**Your instructions**
Write out the records again exactly and exclude the pictures.

[Extracted page text data]
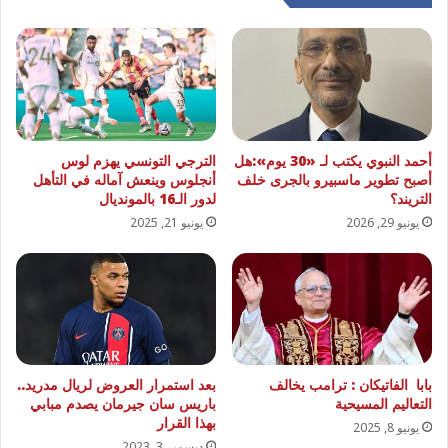
أحمد النبوي يكتب لـ «30 يوم»:هل
الترجي التونسي يهزم لوس
أصبح تطوير ماسبيرو بالجرى خلف
أنجلوس وينعش آماله في التأهل
التريند؟
لدور الـ16 بالمونديال
يونيو 29, 2026
يونيو 21, 2025
بابا الفاتيكان : ترامب يخالف
بعد استمرار العروض لريال مدريد..
التعاليم المسيحية
باريس سان جيرمان يصدم مبابي
بهذا القرار
يونيو 8, 2025
ديسمبر 3, 2023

**Output below**
أحمد النبوي يكتب لـ «30 يوم»:هل
الترجي التونسي يهزم لوس
أصبح تطوير ماسبيرو بالجرى خلف
أنجلوس وينعش آماله في التأهل
التريند؟
لدور الـ16 بالمونديال
يونيو 29, 2026
يونيو 21, 2025
بابا الفاتيكان : ترامب يخالف
بعد استمرار العروض لريال مدريد..
التعاليم المسيحية
باريس سان جيرمان يصدم مبابي
بهذا القرار
يونيو 8, 2025
ديسمبر 3, 2023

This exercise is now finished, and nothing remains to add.